Endo Isn’t The End
By Amelia | @milljpet | August 14, 2019
I had been suffering with pain since I was thirteen but didn’t think much of the fainting episodes and vomiting, I assumed that was what periods were supposed to feel like. I would pass large clots but not tell anyone out of fear. I remember one day when I was 15, I was shopping in Target with my Mum. Whilst she was trying on clothes, I stepped out of the change room and collapsed onto the floor. My body was trying to pass a clot the size of a golf ball. I was in so much pain but just lay there thinking it was normal.
At age 19, I started experiencing extreme pain on my left side. When I visited a gp, he did not support conducting an ultrasound for something ‘minor’ and sent me on my way without intervention. The pain dissipated and later returned when I was 22. Pain so extreme in my entire abdomen that doctors thought my appendix had burst. I was placed in hospital and received an emergency operation to find that my appendix was in-tact and healthy, but my pelvis was full of free-flowing blood from a burst ovarian cyst.
When the awful pain from my operation didn’t disappear, I was referred to a public hospital with a specialty in women’s health, where I was told I might just be overly sensitive by two medical specialists.
After crying in a consultation, a empathetic doctor placed me on a diagnostic operation waiting list. After a year, I received a laparoscopy which found I did indeed have Endometriosis, the cause of my grief for 9 years.
During my operation, I had an iud inserted to stop my heavy bleeding. This did not work unfortunately and my pain and bleeding continued. It began to affect my work, studies and relationships with friends and my partner.

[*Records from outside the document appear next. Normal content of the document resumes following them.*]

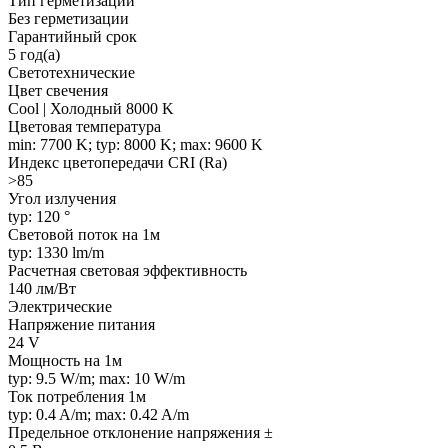
Тип герметизации
Без герметизации
Гарантийный срок
5 год(а)
Светотехнические
Цвет свечения
Cool | Холодный 8000 K
Цветовая температура
min: 7700 K; typ: 8000 K; max: 9600 K
Индекс цветопередачи CRI (Ra)
>85
Угол излучения
typ: 120 °
Световой поток на 1м
typ: 1330 lm/m
Расчетная световая эффективность
140 лм/Вт
Электрические
Напряжение питания
24 V
Мощность на 1м
typ: 9.5 W/m; max: 10 W/m
Ток потребления 1м
typ: 0.4 A/m; max: 0.42 A/m
Предельное отклонение напряжения ±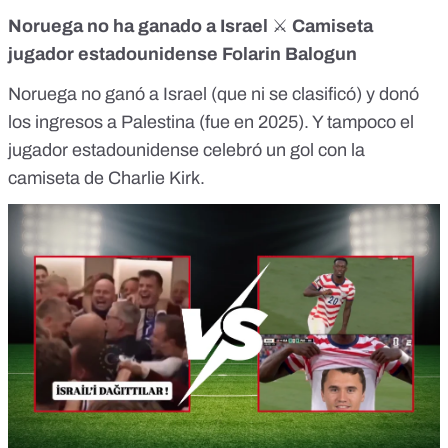
Noruega no ha ganado a Israel
⚔️
Camiseta
jugador estadounidense Folarin Balogun
Noruega no ganó a Israel
(que ni se clasificó) y donó
los ingresos a Palestina (fue en 2025). Y tampoco el
jugador estadounidense
celebró un gol con la
camiseta de Charlie Kirk.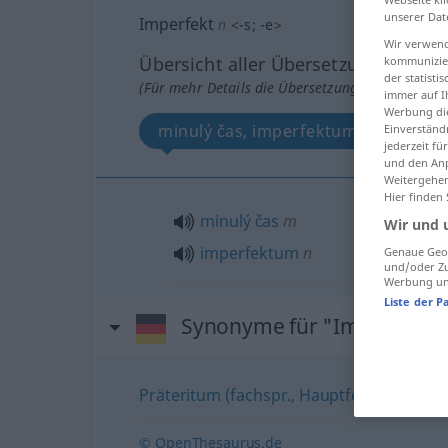
unserer Dat
Imperfekt
n
<
-s
;
-e
>
Wir verwend
Übersicht aller Übersetzungen
kommunizier
der statist
(Für mehr Details die Übersetzung anklicken/an
immer auf I
Werbung die
minulý čas, imperfektum
Einverständ
jederzeit f
und den Anp
Weitergehen
Hier finden
minulý
čas
m
Wir und 
imperfektum
n
Genaue Geol
und/oder Zu
Werbung und
Liste der P
Synonyme für "Imperfekt"
Präteritum (fachspr., Hauptform)
,
Vergan
© OpenThesaurus.de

Fast forward to today, I am a 25 year old woman in pain everyday, on some of the highest medical intervention possible for Endometriosis. I have been asked countless amount of times by medical professionals when I expect to have children, something which is very anxiety inducing for me. Many doctors seem to believe that a hysterectomy or pregnancy will be the answer to prayers for endo sufferers, but this is not scientifically the case as Endometriosis can continue to spread.
I have since been diagnosed with a ‘sister disease’ to Endometriosis, called Adenomyosis and also have PCOS and a uterine prolapse requiring treatment. I continue to experience a public health system where I am not necessarily a priority. I now have Endometriosis attached to my bowel which now affects my digestion very badly, with rectal bleeding frequently. I struggle to maintain casual work and university studies because of pain and fatigue and often have to use a walking stick for mobility. Intimacy is extremely painful and difficult which has also lead to emotional struggles and a lowered self esteem.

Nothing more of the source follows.